▶ **WORK TO BE COMPLETED**:
Leave out the images and repeat every entry below exactly.

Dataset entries
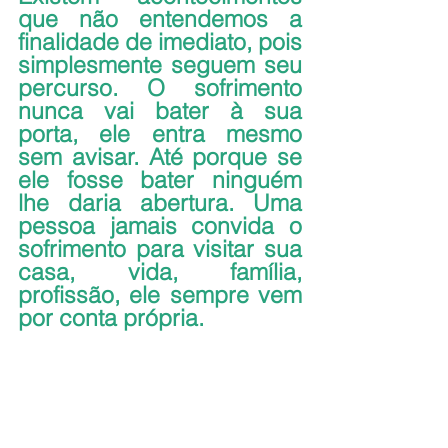
que não entendemos a 
finalidade de imediato, pois 
simplesmente seguem seu 
percurso. O sofrimento 
nunca vai bater à sua 
porta, ele entra mesmo 
sem avisar. Até porque se 
ele fosse bater ninguém 
lhe daria abertura. Uma 
pessoa jamais convida o 
sofrimento para visitar sua 
casa, vida, família, 
profissão, ele sempre vem 
por conta própria. 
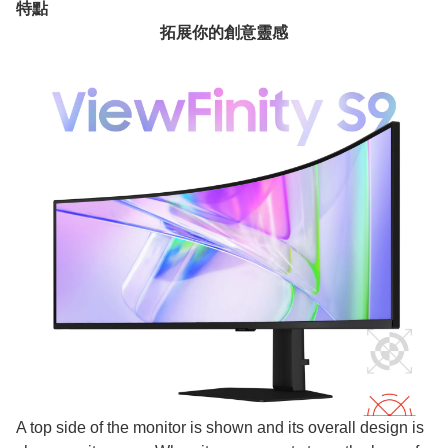
特點
拓展你的創意靈感
A top side of the monitor is shown and its overall design is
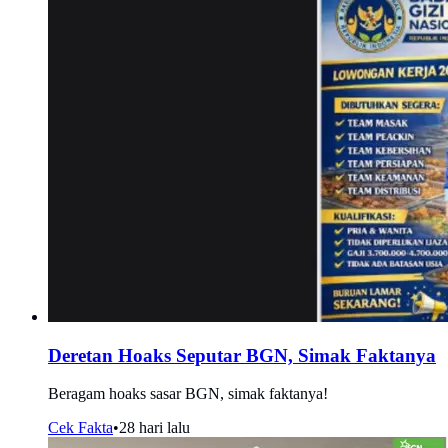
Deretan Hoaks Seputar BGN, Simak Faktanya
Beragam hoaks sasar BGN, simak faktanya!
Cek Fakta
•
28 hari lalu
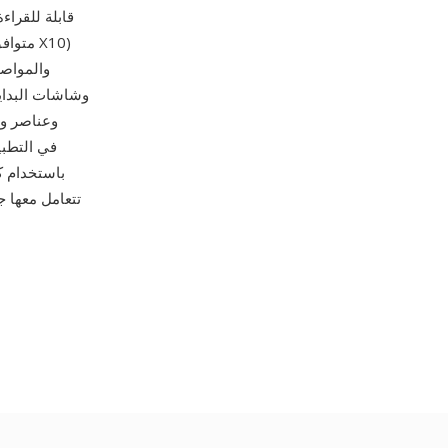
وعناصر وا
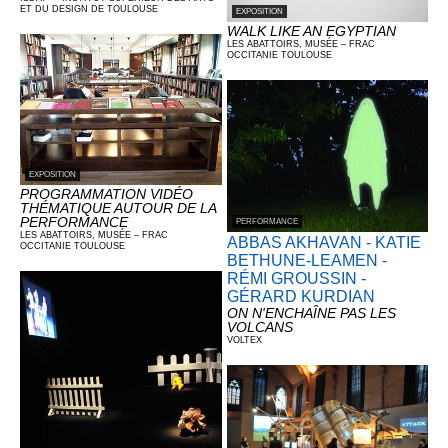
ET DU DESIGN DE TOULOUSE
EXPOSITION
WALK LIKE AN EGYPTIAN
LES ABATTOIRS, MUSÉE – FRAC
OCCITANIE TOULOUSE
EXPOSITION
PROGRAMMATION VIDÉO
THÉMATIQUE AUTOUR DE LA
PERFORMANCE
PERFORMANCE
LES ABATTOIRS, MUSÉE – FRAC
ABBAS AKHAVAN - KATIE
OCCITANIE TOULOUSE
BETHUNE-LEAMEN -
RÉMI GROUSSIN -
GÉRARD KURDIAN
ON N'ENCHAÎNE PAS LES
VOLCANS
VOLTEX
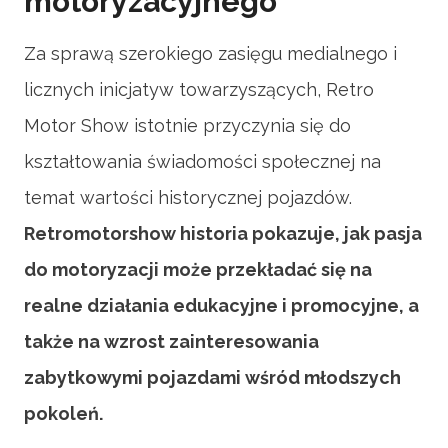
motoryzacyjnego
Za sprawą szerokiego zasięgu medialnego i
licznych inicjatyw towarzyszących, Retro
Motor Show istotnie przyczynia się do
kształtowania świadomości społecznej na
temat wartości historycznej pojazdów.
Retromotorshow historia pokazuje, jak pasja
do motoryzacji może przekładać się na
realne działania edukacyjne i promocyjne, a
także na wzrost zainteresowania
zabytkowymi pojazdami wśród młodszych
pokoleń.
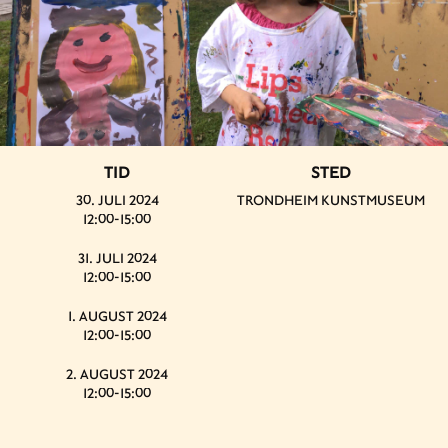
TID
STED
30. JULI 2024
TRONDHEIM KUNSTMUSEUM
12:00-15:00
31. JULI 2024
12:00-15:00
1. AUGUST 2024
12:00-15:00
2. AUGUST 2024
12:00-15:00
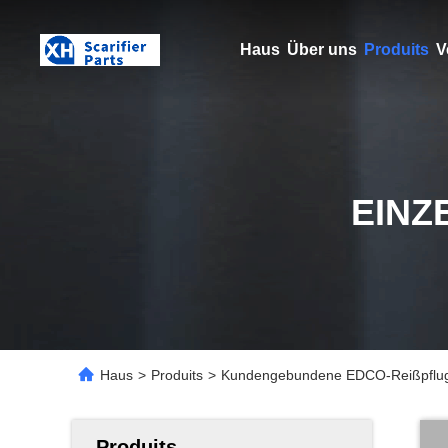
Haus
Über uns
Produits
V
EINZ
Haus
>
Produits
>
Kundengebundene EDCO-Reißpflug-Te
Produits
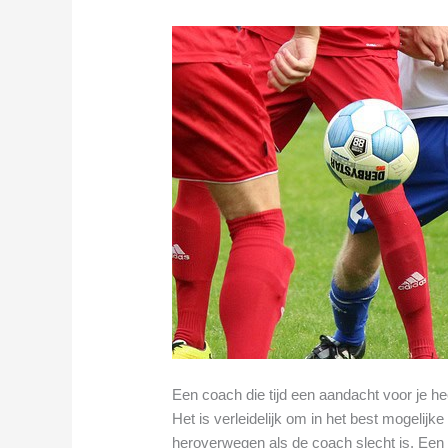
Een coach die tijd een aandacht voor je he
Het is verleidelijk om in het best mogelijk
heroverwegen als de coach slecht is. Een sl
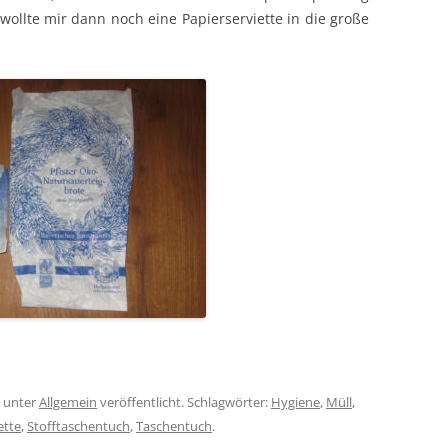
 wollte mir dann noch eine Papierserviette in die große
unter
Allgemein
veröffentlicht. Schlagwörter:
Hygiene
,
Müll
,
ette
,
Stofftaschentuch
,
Taschentuch
.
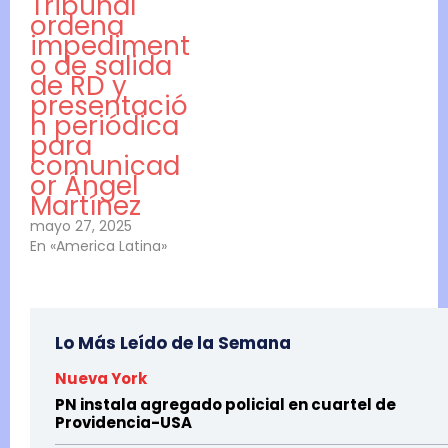
Tribunal
ordena
impediment
o de salida
de RD y
presentació
n periódica
para
comunicad
or Ángel
Martínez
mayo 27, 2025
En «America Latina»
Lo Más Leído de la Semana
Nueva York
PN instala agregado policial en cuartel de
Providencia-USA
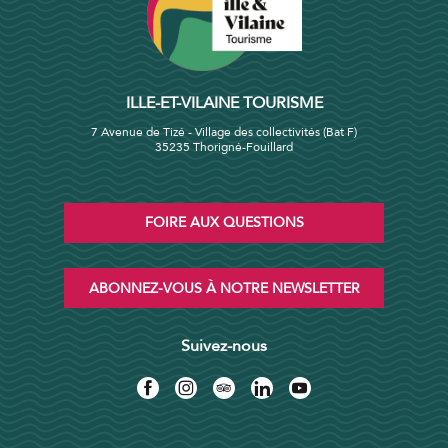
ILLE-ET-VILAINE TOURISME
7 Avenue de Tizé - Village des collectivités (Bat F)
35235 Thorigné-Fouillard
FOIRE AUX QUESTIONS
ABONNEZ-VOUS À NOTRE NEWSLETTER
Suivez-nous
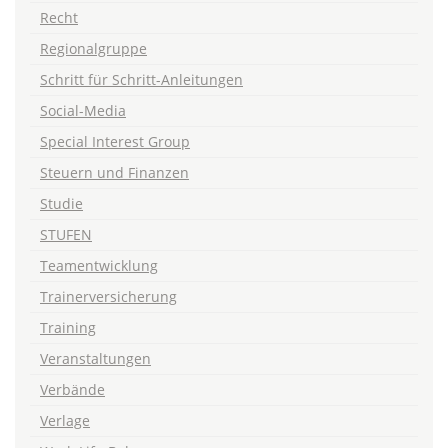
Recht
Regionalgruppe
Schritt für Schritt-Anleitungen
Social-Media
Special Interest Group
Steuern und Finanzen
Studie
STUFEN
Teamentwicklung
Trainerversicherung
Training
Veranstaltungen
Verbände
Verlage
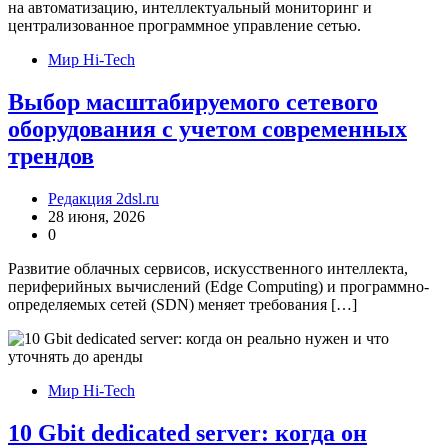
Мир Hi-Tech
Выбор масштабируемого сетевого
оборудования с учетом современных
трендов
Редакция 2dsl.ru
28 июня, 2026
0
Развитие облачных сервисов, искусственного интеллекта,
периферийных вычислений (Edge Computing) и программно-
определяемых сетей (SDN) меняет требования […]
Мир Hi-Tech
10 Gbit dedicated server: когда он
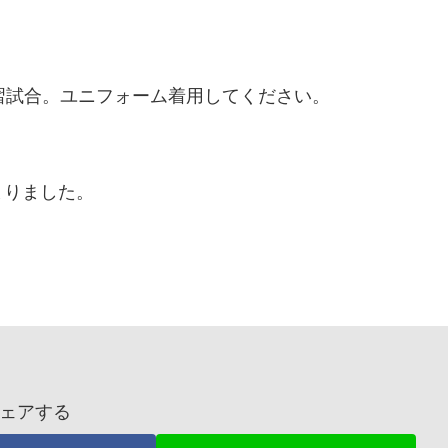
習試合。ユニフォーム着用してください。
。
まりました。
ド
ェアする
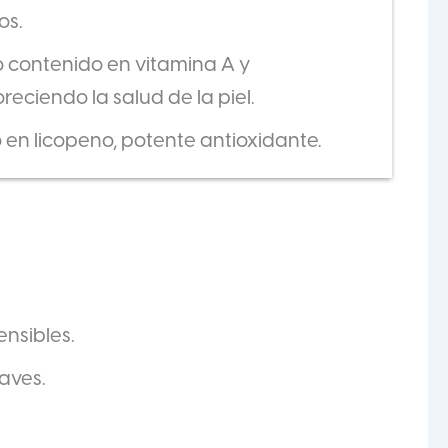
os.
to contenido en vitamina A y
eciendo la salud de la piel.
o en licopeno, potente antioxidante.
ensibles.
aves.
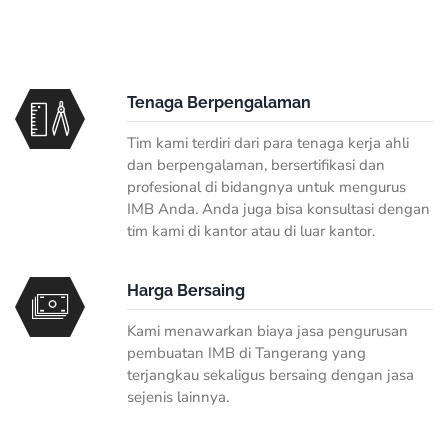
Tenaga Berpengalaman
Tim kami terdiri dari para tenaga kerja ahli
dan berpengalaman, bersertifikasi dan
profesional di bidangnya untuk mengurus
IMB Anda. Anda juga bisa konsultasi dengan
tim kami di kantor atau di luar kantor.
Harga Bersaing
Kami menawarkan biaya jasa pengurusan
pembuatan IMB di Tangerang yang
terjangkau sekaligus bersaing dengan jasa
sejenis lainnya.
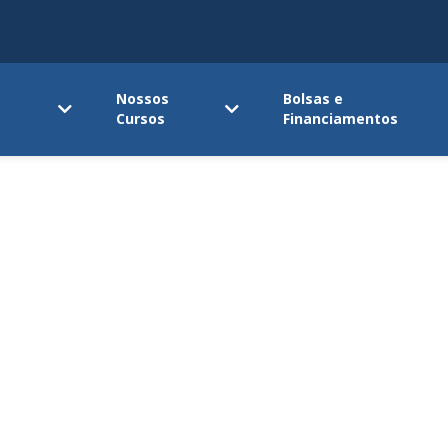
Nossos
Bolsas e
Cursos
Financiamentos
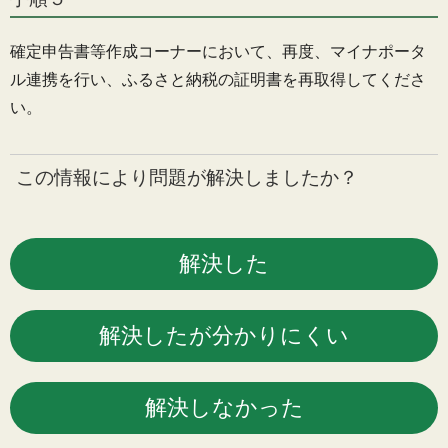
確定申告書等作成コーナーにおいて、再度、マイナポータ
ル連携を行い、ふるさと納税の証明書を再取得してくださ
い。
この情報により問題が解決しましたか？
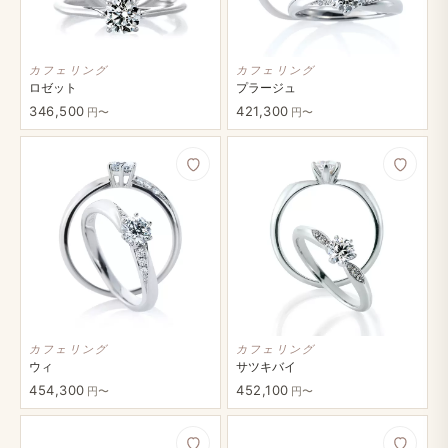
カフェリング
カフェリング
ロゼット
プラージュ
346,500
421,300
円〜
円〜
カフェリング
カフェリング
ウィ
サツキバイ
454,300
452,100
円〜
円〜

▶ **WORKED SOLUTION**:
que não entendemos a 
finalidade de imediato, pois 
simplesmente seguem seu 
percurso. O sofrimento 
nunca vai bater à sua 
porta, ele entra mesmo 
sem avisar. Até porque se 
ele fosse bater ninguém 
lhe daria abertura. Uma 
pessoa jamais convida o 
sofrimento para visitar sua 
casa, vida, família, 
profissão, ele sempre vem 
por conta própria. 
特點
拓展你的創意靈感
A top side of the monitor is shown and its overall design is
Deretan Hoaks Seputar BGN, Simak Faktanya
Beragam hoaks sasar BGN, simak faktanya!
Cek Fakta
•
28 hari lalu
وعناصر وا
ET DU DESIGN DE TOULOUSE
EXPOSITION
WALK LIKE AN EGYPTIAN
LES ABATTOIRS, MUSÉE – FRAC
OCCITANIE TOULOUSE
EXPOSITION
PROGRAMMATION VIDÉO
THÉMATIQUE AUTOUR DE LA
PERFORMANCE
PERFORMANCE
LES ABATTOIRS, MUSÉE – FRAC
ABBAS AKHAVAN - KATIE
OCCITANIE TOULOUSE
BETHUNE-LEAMEN -
RÉMI GROUSSIN -
GÉRARD KURDIAN
ON N'ENCHAÎNE PAS LES
VOLCANS
VOLTEX
motoryzacyjnego
Za sprawą szerokiego zasięgu medialnego i
licznych inicjatyw towarzyszących, Retro
Motor Show istotnie przyczynia się do
kształtowania świadomości społecznej na
temat wartości historycznej pojazdów.
Retromotorshow historia pokazuje, jak pasja
do motoryzacji może przekładać się na
realne działania edukacyjne i promocyjne, a
także na wzrost zainteresowania
zabytkowymi pojazdami wśród młodszych
pokoleń.
TID
STED
30. JULI 2024
TRONDHEIM KUNSTMUSEUM
12:00-15:00
31. JULI 2024
12:00-15:00
1. AUGUST 2024
12:00-15:00
2. AUGUST 2024
12:00-15:00
Haus
Über uns
Produits
V
EINZ
Haus
>
Produits
>
Kundengebundene EDCO-Reißpflug-Te
Produits
Een coach die tijd een aandacht voor je he
Het is verleidelijk om in het best mogelijk
heroverwegen als de coach slecht is. Een sl
 wollte mir dann noch eine Papierserviette in die große
unter
Allgemein
veröffentlicht. Schlagwörter:
Hygiene
,
Müll
,
ette
,
Stofftaschentuch
,
Taschentuch
.
Tribunal
ordena
impediment
o de salida
de RD y
presentació
n periódica
para
comunicad
or Ángel
Martínez
mayo 27, 2025
En «America Latina»
Lo Más Leído de la Semana
Nueva York
PN instala agregado policial en cuartel de
Providencia-USA
ILLE-ET-VILAINE TOURISME
7 Avenue de Tizé - Village des collectivités (Bat F)
35235 Thorigné-Fouillard
FOIRE AUX QUESTIONS
ABONNEZ-VOUS À NOTRE NEWSLETTER
Suivez-nous
Recht
Regionalgruppe
Schritt für Schritt-Anleitungen
Social-Media
Special Interest Group
Steuern und Finanzen
Studie
STUFEN
Teamentwicklung
Trainerversicherung
Training
Veranstaltungen
Verbände
Verlage
Мир Hi-Tech
Выбор масштабируемого сетевого
оборудования с учетом современных
трендов
Редакция 2dsl.ru
28 июня, 2026
0
Развитие облачных сервисов, искусственного интеллекта,
периферийных вычислений (Edge Computing) и программно-
определяемых сетей (SDN) меняет требования […]
Мир Hi-Tech
10 Gbit dedicated server: когда он
習試合。ユニフォーム着用してください。
。
まりました。
ド
ェアする
os.
to contenido en vitamina A y
eciendo la salud de la piel.
o en licopeno, potente antioxidante.
ensibles.
aves.
Tenaga Berpengalaman
Tim kami terdiri dari para tenaga kerja ahli
dan berpengalaman, bersertifikasi dan
profesional di bidangnya untuk mengurus
IMB Anda. Anda juga bisa konsultasi dengan
tim kami di kantor atau di luar kantor.
Harga Bersaing
Kami menawarkan biaya jasa pengurusan
pembuatan IMB di Tangerang yang
terjangkau sekaligus bersaing dengan jasa
sejenis lainnya.
Nossos
Bolsas e
Cursos
Financiamentos
確定申告書等作成コーナーにおいて、再度、マイナポータ
ル連携を行い、ふるさと納税の証明書を再取得してくださ
い。
この情報により問題が解決しましたか？
カフェリング
カフェリング
ロゼット
プラージュ
346,500
421,300
円〜
円〜
カフェリング
カフェリング
ウィ
サツキバイ
454,300
452,100
円〜
円〜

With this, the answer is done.